- [EXERCISE REQUIREMENTS]: Could you copy out all of the entries exactly?

* * *

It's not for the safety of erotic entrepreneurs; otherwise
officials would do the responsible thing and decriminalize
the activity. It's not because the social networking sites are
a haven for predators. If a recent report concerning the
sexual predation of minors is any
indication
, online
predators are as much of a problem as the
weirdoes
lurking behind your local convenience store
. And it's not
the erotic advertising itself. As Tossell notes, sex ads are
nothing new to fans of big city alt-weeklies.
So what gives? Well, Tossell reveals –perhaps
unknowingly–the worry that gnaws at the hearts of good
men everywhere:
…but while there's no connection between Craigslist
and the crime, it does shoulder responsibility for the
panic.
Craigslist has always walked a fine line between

* * *

- [EXERCISE RESULT]:
It's not for the safety of erotic entrepreneurs; otherwise
officials would do the responsible thing and decriminalize
the activity. It's not because the social networking sites are
a haven for predators. If a recent report concerning the
sexual predation of minors is any
indication
, online
predators are as much of a problem as the
weirdoes
lurking behind your local convenience store
. And it's not
the erotic advertising itself. As Tossell notes, sex ads are
nothing new to fans of big city alt-weeklies.
So what gives? Well, Tossell reveals –perhaps
unknowingly–the worry that gnaws at the hearts of good
men everywhere:
…but while there's no connection between Craigslist
and the crime, it does shoulder responsibility for the
panic.
Craigslist has always walked a fine line between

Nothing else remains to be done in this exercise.